Six times around for the last two years, you had a bottom and you had a bear market rally, and all these optimists said every time, ‘You see! The recovery is the beginning of a bull market.’ They were wrong six times over. And every time, instead of shutting up, they say the same thing. They have no shame. They keep on repeating the same stuff – and being wrong.

But at some point, there will be a true bottom. The more time goes on, the more prices are lower, the closer we are to a bottom of the economy, the closer we might be to a true bottom. At the next market downturn, we may be closer to an economic recovery next year. And slowly, markets are gong to mend. But this is going to take time.

Instead, I would look at the credit market. High-yield spread relative to treasuries are now so high that if you are sub-investment grade firm, you have no access to the credit market.

Optimists like Goldman Sachs may say they see the green shoots of recovery citing four variables that show the real economy is stabilising. Of these four, even they admit one is awful: initial claims well above 600,000, which means there’s not going to be any recovery of employment. The three other variables are: retail sales based on January and February, industrial production, and housing.

Retail sales collapsed again in March, so the recovery of January and February was not true.

Housing starts are still falling, as are building permits and home prices. There is absolutely no bottom in the housing market. And even for industrial production, March was as bad as ever.

So much for the green shoots of recovery, the glimmers of hope! All four variables look lousy in the US, and even worse in the Eurozone and in Japan. They’re barely starting to recover in China.

If you look at the numbers, many variables are not in free fall as they were in Q4 2008 and Q1 2009, but they are still contracting at a significant rate.

What’s your outlook on China?
Compared to every other country in the world, which have negative growth, China’s growth in 2009, estimated at 5.5%, is good news.
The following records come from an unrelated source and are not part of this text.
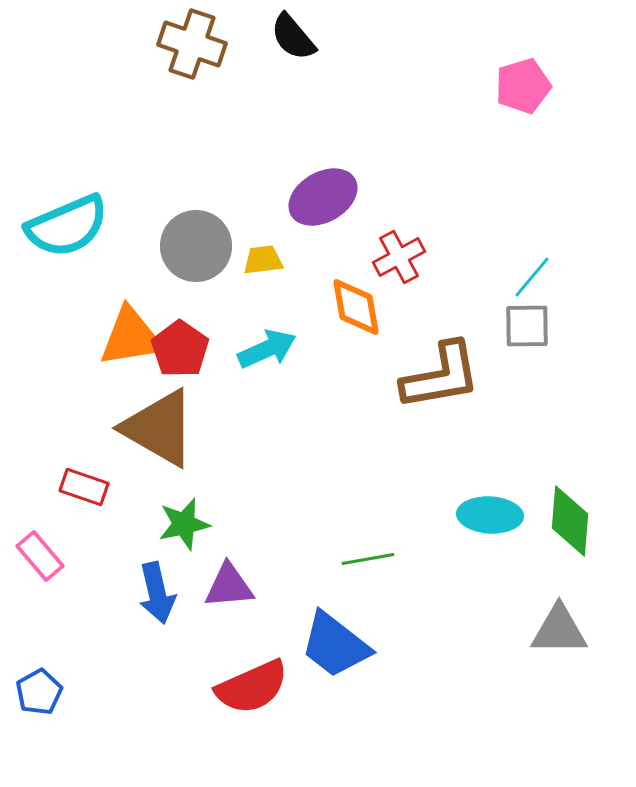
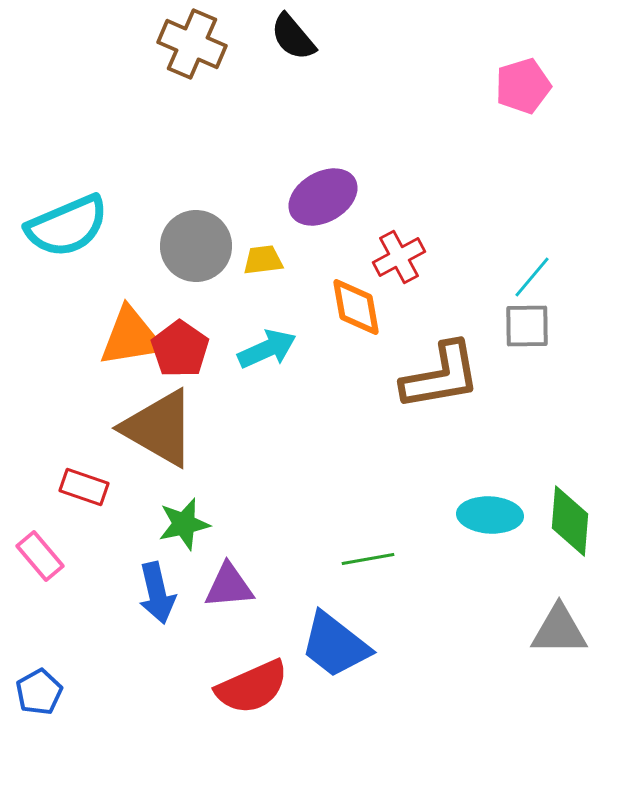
brown cross: rotated 4 degrees clockwise
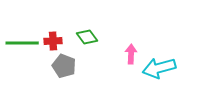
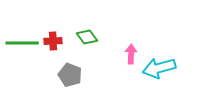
gray pentagon: moved 6 px right, 9 px down
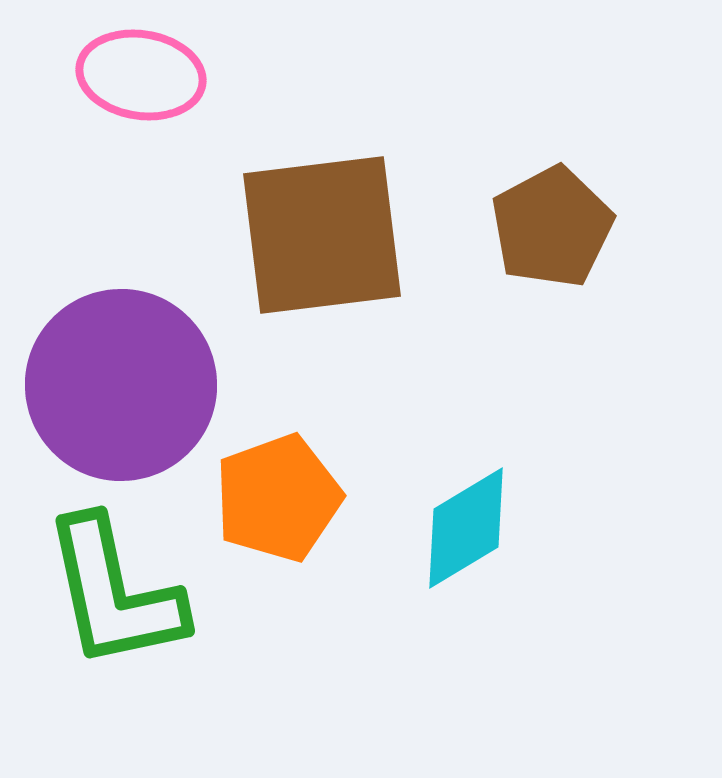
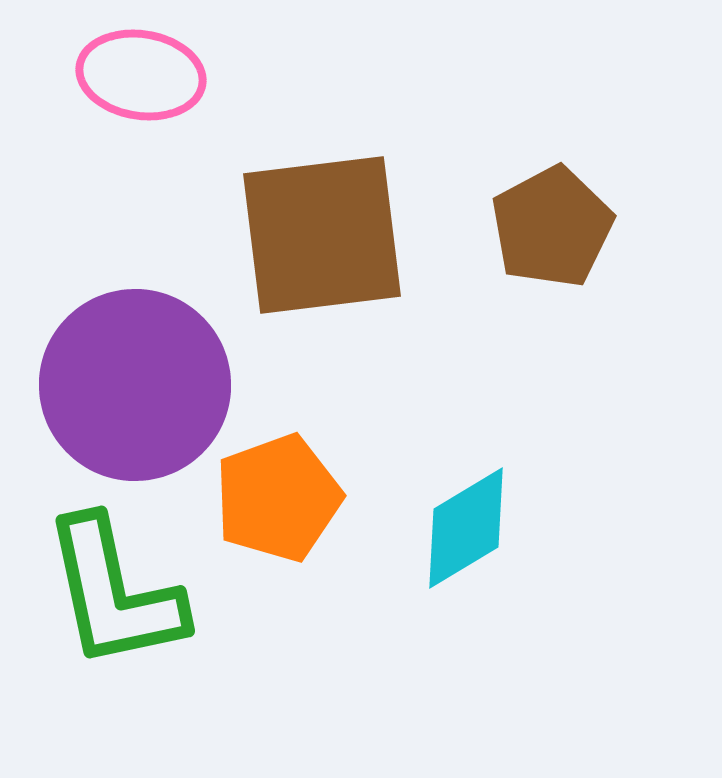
purple circle: moved 14 px right
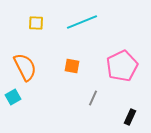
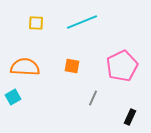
orange semicircle: rotated 60 degrees counterclockwise
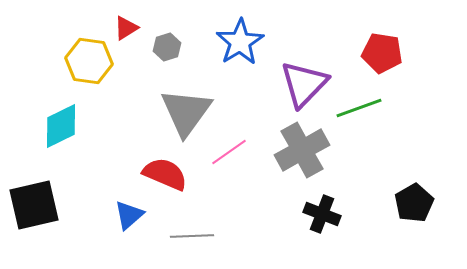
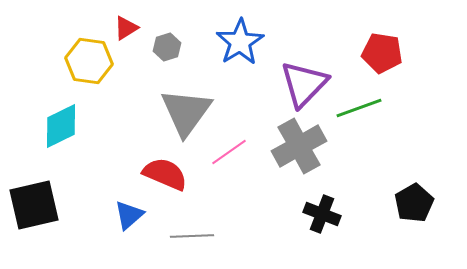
gray cross: moved 3 px left, 4 px up
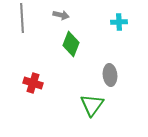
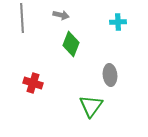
cyan cross: moved 1 px left
green triangle: moved 1 px left, 1 px down
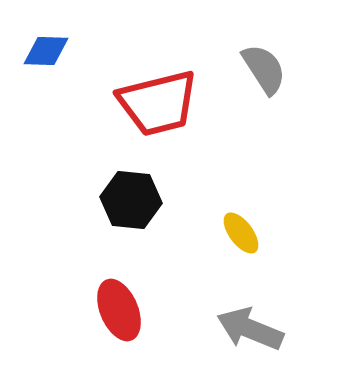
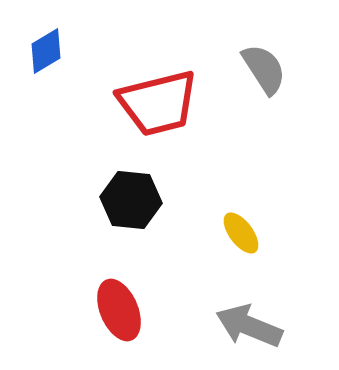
blue diamond: rotated 33 degrees counterclockwise
gray arrow: moved 1 px left, 3 px up
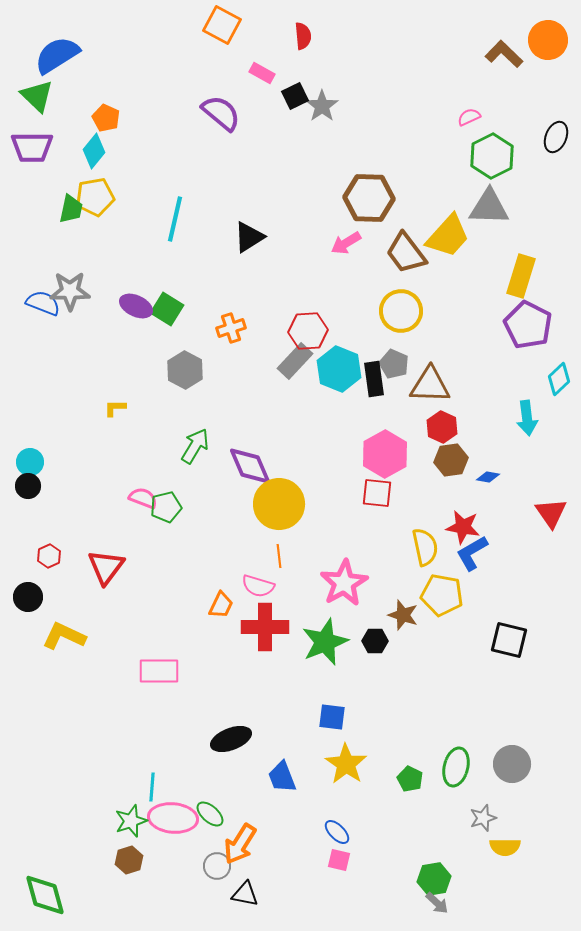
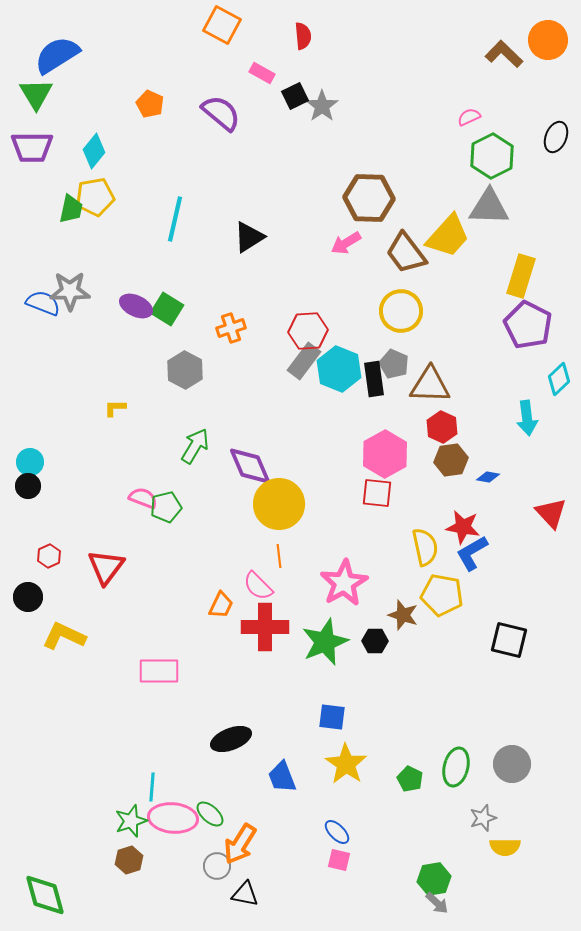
green triangle at (37, 96): moved 1 px left, 2 px up; rotated 15 degrees clockwise
orange pentagon at (106, 118): moved 44 px right, 14 px up
gray rectangle at (295, 361): moved 9 px right; rotated 6 degrees counterclockwise
red triangle at (551, 513): rotated 8 degrees counterclockwise
pink semicircle at (258, 586): rotated 28 degrees clockwise
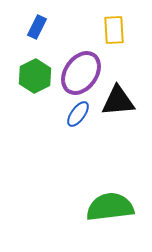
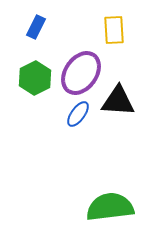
blue rectangle: moved 1 px left
green hexagon: moved 2 px down
black triangle: rotated 9 degrees clockwise
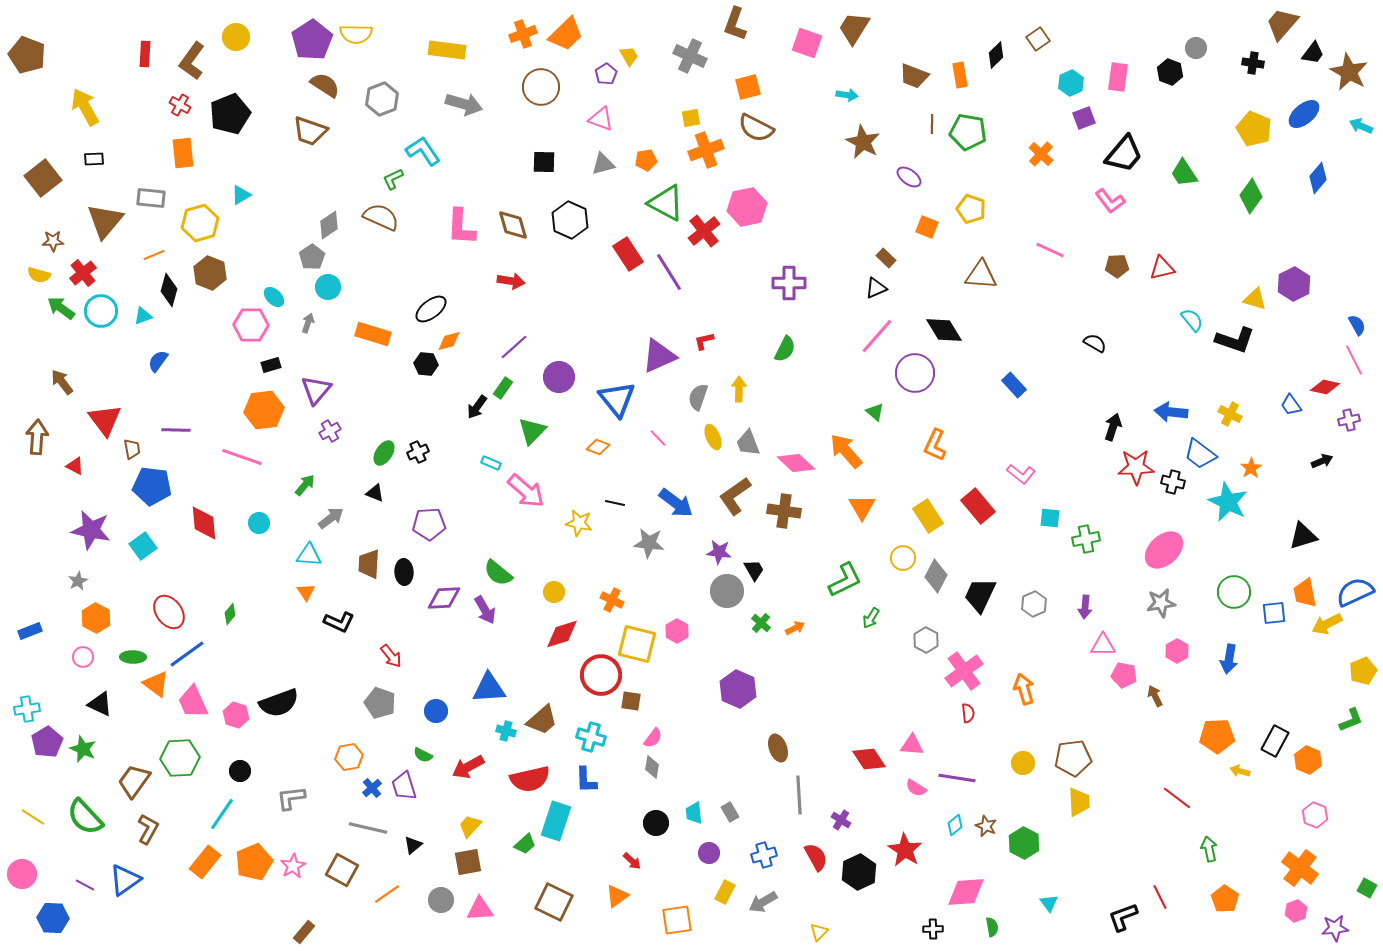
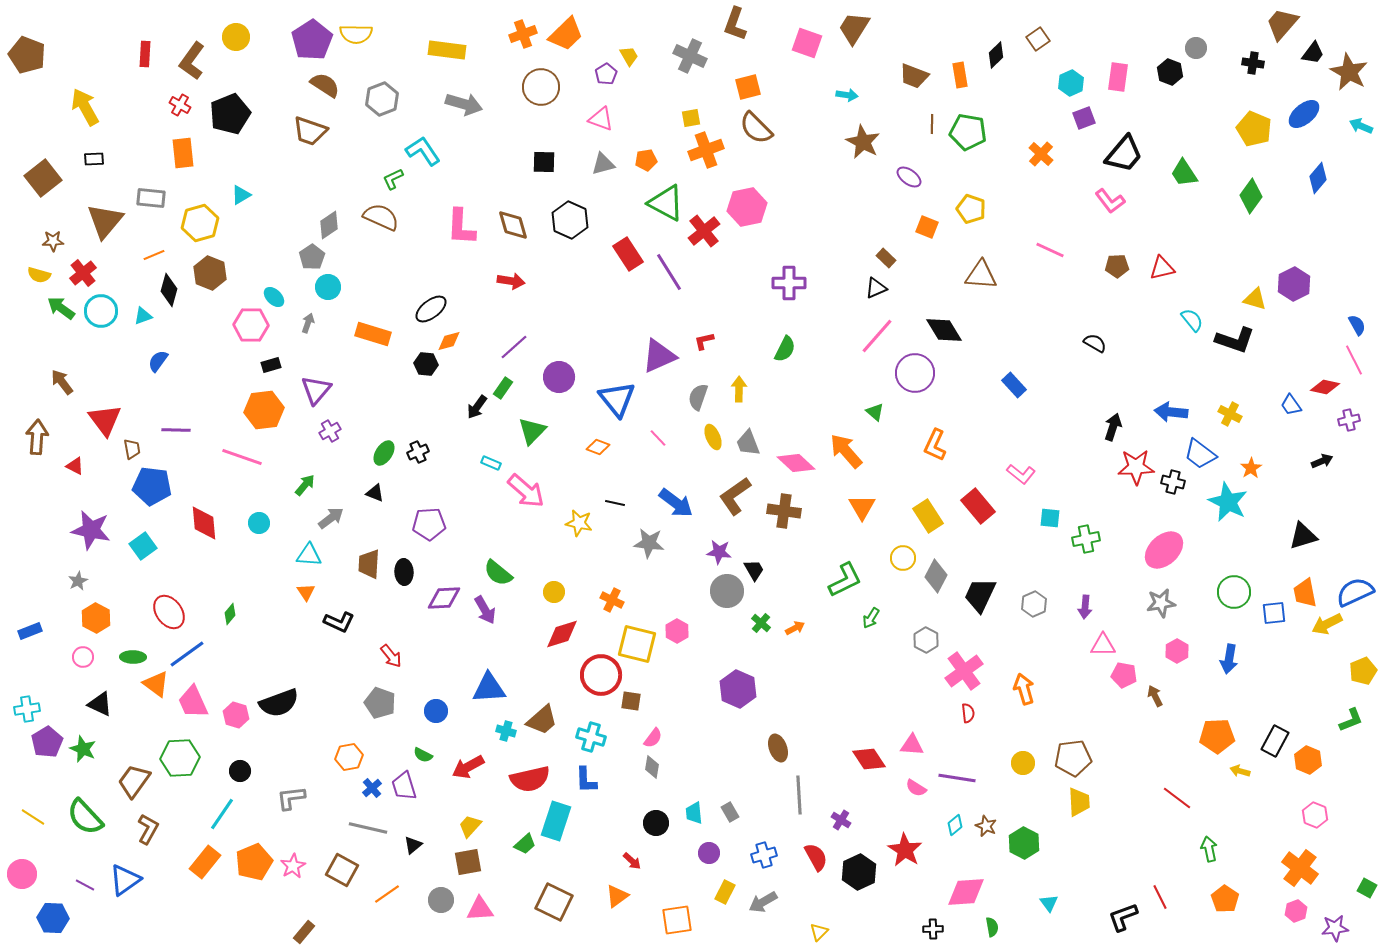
brown semicircle at (756, 128): rotated 18 degrees clockwise
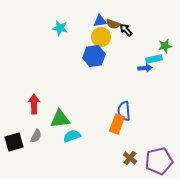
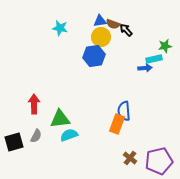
cyan semicircle: moved 3 px left, 1 px up
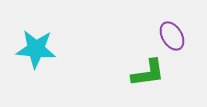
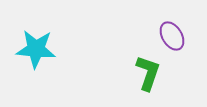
green L-shape: rotated 63 degrees counterclockwise
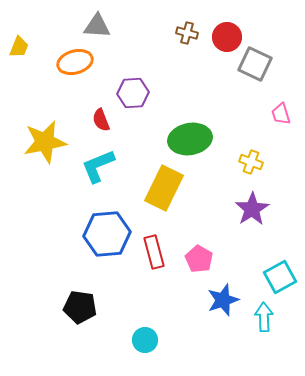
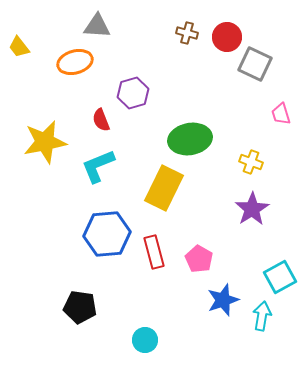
yellow trapezoid: rotated 120 degrees clockwise
purple hexagon: rotated 12 degrees counterclockwise
cyan arrow: moved 2 px left, 1 px up; rotated 12 degrees clockwise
But compared with the average of the last few years, it’s a hard landing for China.

China depends a lot on the global economy and if the US is going to be still in recession and the recession in Europe and Japan are going to get worse than in the US, that weakness of global economy is going to lead to a weakness of Chinese growth, in spite of the best intentions of China’s policymakers. A lot of the stimulus package has been directed at capital-intensive industries, and the excess capacity already there may be increased by the policy stimulus. Unless the government changes the nature of the fiscal stimulus, the fundamental restructuring required of the Chinese economy will not happen.